U.S.-Russia tensions are playing out in Niger in the wake of its military coup
EYDER PERALTA, HOST:
The coup in Niger 10 days ago is just one example of the political instability that has thrown some West African governments into turmoil as they try to fight off Islamic extremists. And this instability has prompted a type of proxy battle reminiscent of the Cold War. To address terrorism, some countries have turned to the West for help while others have relied on Russia and its Wagner mercenary group. Niger itself was allied with the U.S., but the new leadership now appears to be aligning itself with Russia. To understand what these political dynamics - to understand these political dynamics, we called Wassim Nasr, a senior research fellow at the Soufan Center. He says the instability is particularly pronounced in Niger and two of its neighbors, Burkina Faso and Mali.

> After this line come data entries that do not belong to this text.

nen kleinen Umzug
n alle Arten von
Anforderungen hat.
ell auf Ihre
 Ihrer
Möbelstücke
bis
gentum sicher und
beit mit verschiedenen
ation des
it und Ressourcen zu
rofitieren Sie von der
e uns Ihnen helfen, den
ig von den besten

WASSIM NASR: We're talking about multiple coups because in the - for example, Niger has a history of coups, you see. Also, we had, like, in the past two years a double coup in Mali. Like, the military made the coup. Then they made a coup inside of the coup. In Burkina Faso, it was the same. Last year, there was a coup and before it, another coup. And each time in Mali and Burkina Faso, the argument or the justification of the coup that - made, of course, by the military, was the security situation. But each time they take on power, the situation deteriorates.
PERALTA: Let's talk a little about the geopolitics of this. I mean, Niger has been a key ally to the West, to the U.S., to France especially. But this region seems to be tilting toward Russia. I mean, what have Western countries and what have other West African countries, said about this coup?

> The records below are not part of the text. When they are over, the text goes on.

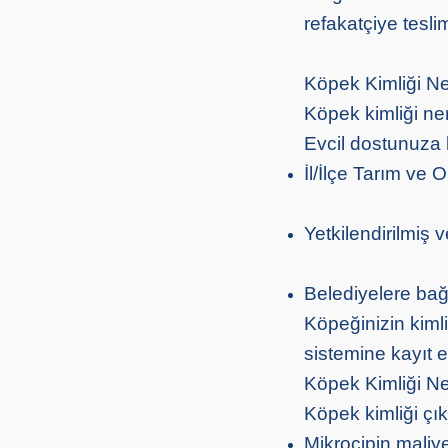
refakatçiye teslim
Köpek Kimliği Ne
Köpek kimliği ne
Evcil dostunuza 
İl/İlçe Tarım ve
Yetkilendirilmiş ve
Belediyelere bağ
Köpeğinizin kiml
sistemine kayıt ed
Köpek Kimliği N
Köpek kimliği çık
Mikroçipin maliye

NASR: Well, it is true because when we had the first coup in this series (ph) in Mali and then a second coup in the - in Burkina and then a second coup in Burkina - well, people thought that they can make coups and get away with it. And that's what's happening in Niger. And because even when you speak of people who are part of the government in Niger in the first hours, they were very, like, surprised. Why isn't no - anybody doing anything for us? - meaning our Western allies. So at best, it is seen as weakness. And at worst, it is seen as treason. We are talking about our allies, you see? So on the other part of the scope that you are talking about, they see, for example, Russians and Wagner mercenaries were getting involved and getting their hands dirty and sticking with the one who are described as their allies.
PERALTA: But interestingly, ECOWAS, which is the community of West African states, has threatened to use force to return President Bazoum to power. And ECOWAS is backed by the West. Do you think that that threat of force - they've given the military coup leaders an ultimatum. Do you think that threat of force is real?

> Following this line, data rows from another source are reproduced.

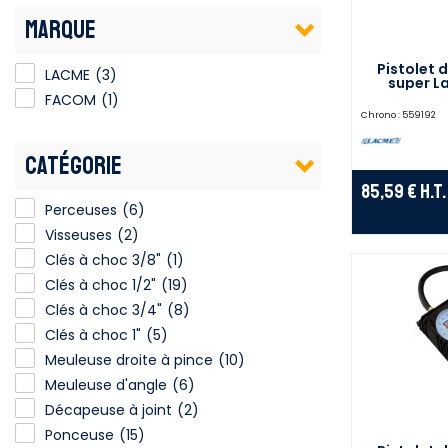
MARQUE
Pistolet
LACME
(3)
super L
FACOM
(1)
Chrono :
559192
CATÉGORIE
85,59 €
H.T.
Perceuses
(6)
Visseuses
(2)
Clés à choc 3/8"
(1)
Clés à choc 1/2"
(19)
Clés à choc 3/4"
(8)
Clés à choc 1"
(5)
Meuleuse droite à pince
(10)
Meuleuse d'angle
(6)
Décapeuse à joint
(2)
Ponceuse
(15)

NASR: Well, I don't know if it's going to play, actually, but they have the means to do it. If nothing is done, no more coups would be prevented. And so if this coup in Niger works out, all governments in Africa should be worried about their military. So it's a very important moment because otherwise, if nothing is done, well, maybe Western powers should leave the region, actually, because there's no point in staying there if you are not willing to at least accept that the rules of the games are changing and adapt to them.
PERALTA: What do you mean by the rules of the game are changing?
NASR: Well, actually, the Russians are playing dirty. They are sending mercenaries who are committing human rights abuses. They are backing coups. They are - you know, it's the Cold War play, you see? So if Western powers think that only by development and seminars and only by thinking war on terror things will work out by themselves, I don't think it's going to work out.
PERALTA: So, I mean, what you're describing is just a region full of instability. And it's - look. This is already a region that has been battered by violence. What's the humanitarian outlook here?
NASR: It's a disaster - Wagner's involvement that I got to work on very seriously in Mali for a year. There's a blood train behind their involvement and zero results against jihadis, you see, because they are killing innocent people in villages in Mali and Burkina Faso, which is fueling the recruitment of jihadi groups, actually, and without getting any actual military results on the ground. So the civilians are paying the highest price.
PERALTA: That's Wassim Nasr. He's a senior research fellow at the Soufan Center. Wassim, thank you so much.